By Matthew vonAllmen
The Treaty of Lisbon is one of 26 legal documents which delineate the nature of the European Union (EU). Three of these documents are no longer in force; another eight are minor updates to previous agreements. Several more inducted new member states into the EU. All of them pale in importance to the Treaty on European Union (TEU) and the Treaty on the Functioning of the European Union (TFEU), both of which form the crux of modern EU law.
But the Treaty of Lisbon is special. When consolidated with its predecessors it totals 478 pages—a veritable textbook of rules and regulations. Buried deep in those pages lies Article 50, which allows member states to withdraw from the EU.
Article 50 appears innocuous at first glance. It’s a mere five paragraphs long, and anyone skimming through the TEU is likely to overlook it. Indeed, Article 50’s inclusion is an afterthought; prior to the Treaty of Lisbon, the TEU contained no formal secession mechanism. The initial version of the TEU—the Maastricht Treaty—had been drafted without one. Had no member state attempted to leave the EU, the addition could have proven unnecessary. Article 50 would have been consigned to the dustbin of history. The Brexit referendum, however, brought Article 50 to center stage. Once it is invoked, Britain will be sent spiraling out of the European Union forever. Oddly, despite the success of the pro-Brexit campaign, Article 50 remains untouched.

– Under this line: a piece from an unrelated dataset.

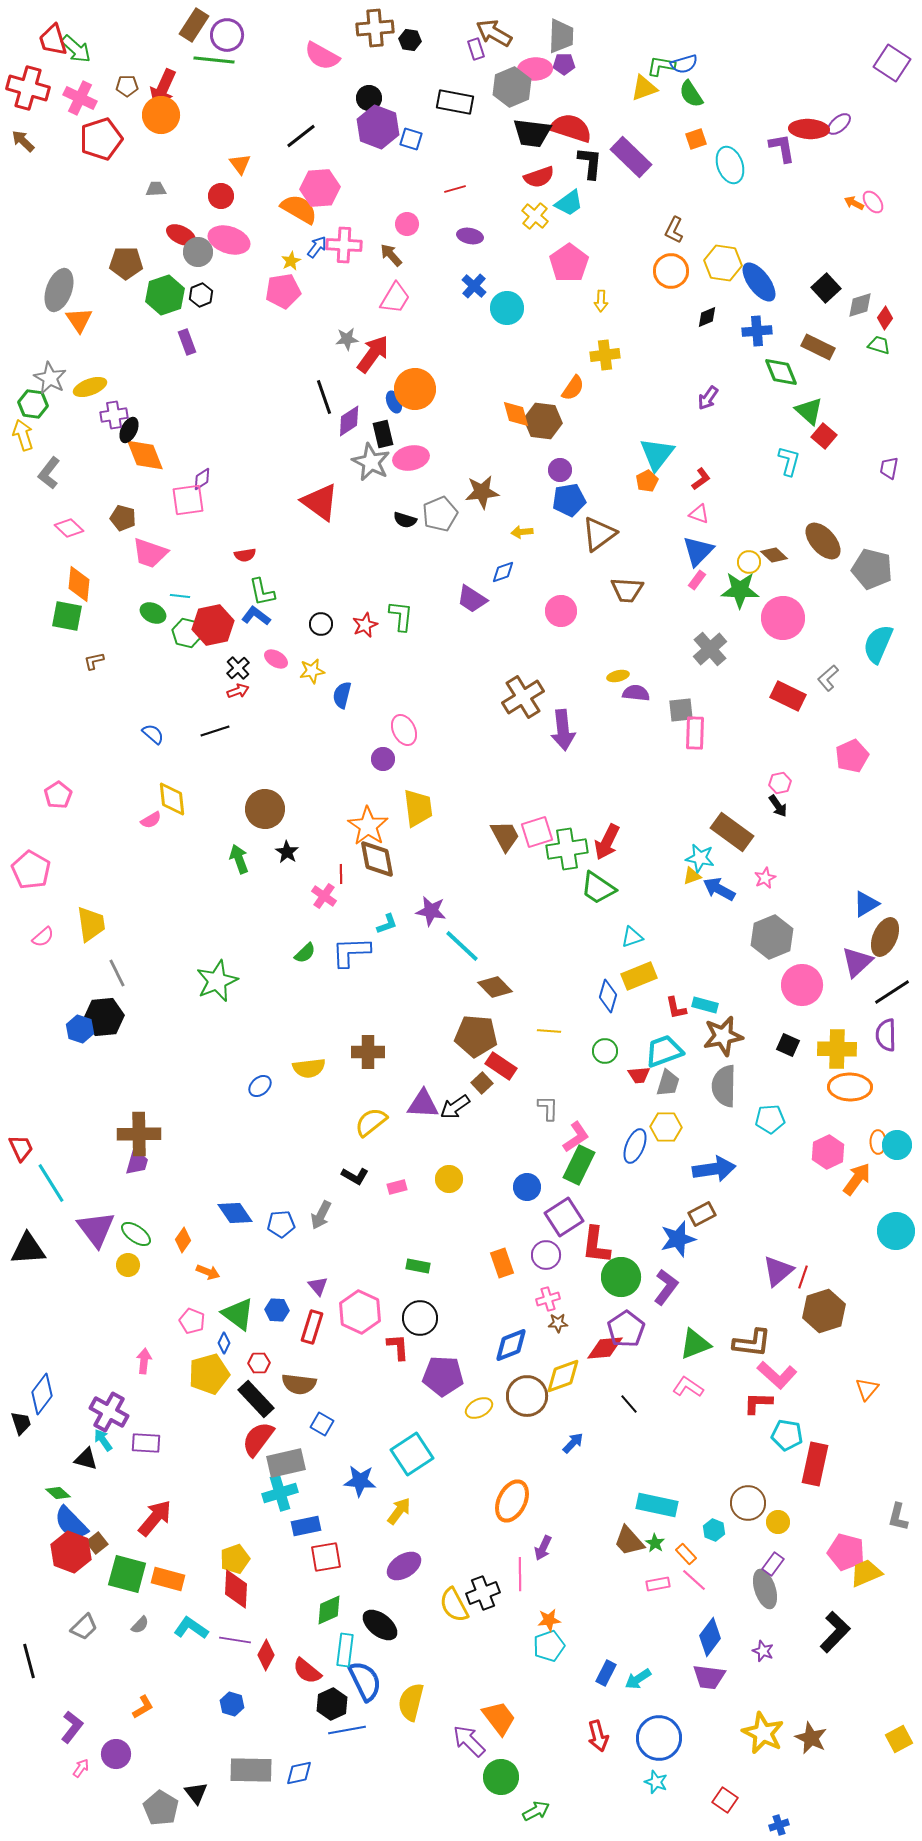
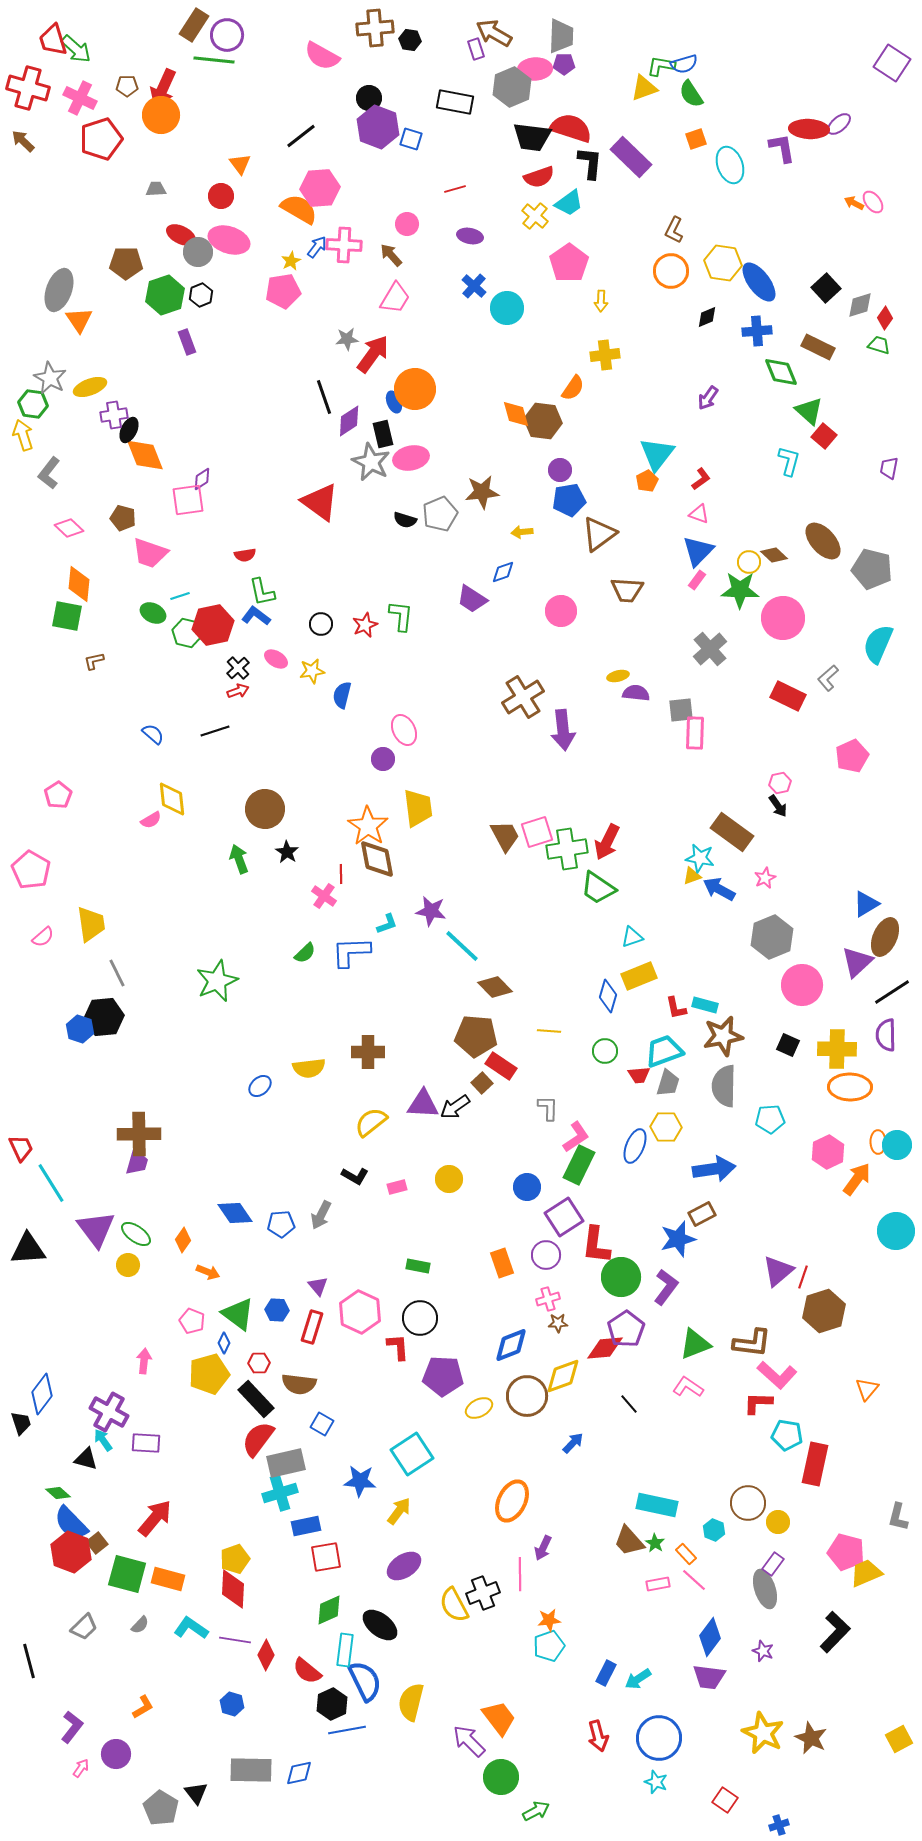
black trapezoid at (532, 133): moved 4 px down
cyan line at (180, 596): rotated 24 degrees counterclockwise
red diamond at (236, 1589): moved 3 px left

Former Prime Minister David Cameron made a promise in the days leading up to the Brexit referendum: should Britain vote to leave the European Union, he would trigger Article 50 immediately. This was intended to make the referendum politically, if not legally, binding. However, following the results of the referendum both the British pound and stock market fell precipitously. Rather than place further stress on his country’s economy, Cameron unexpectedly resigned without invoking Article 50—leaving his political opponents ruined.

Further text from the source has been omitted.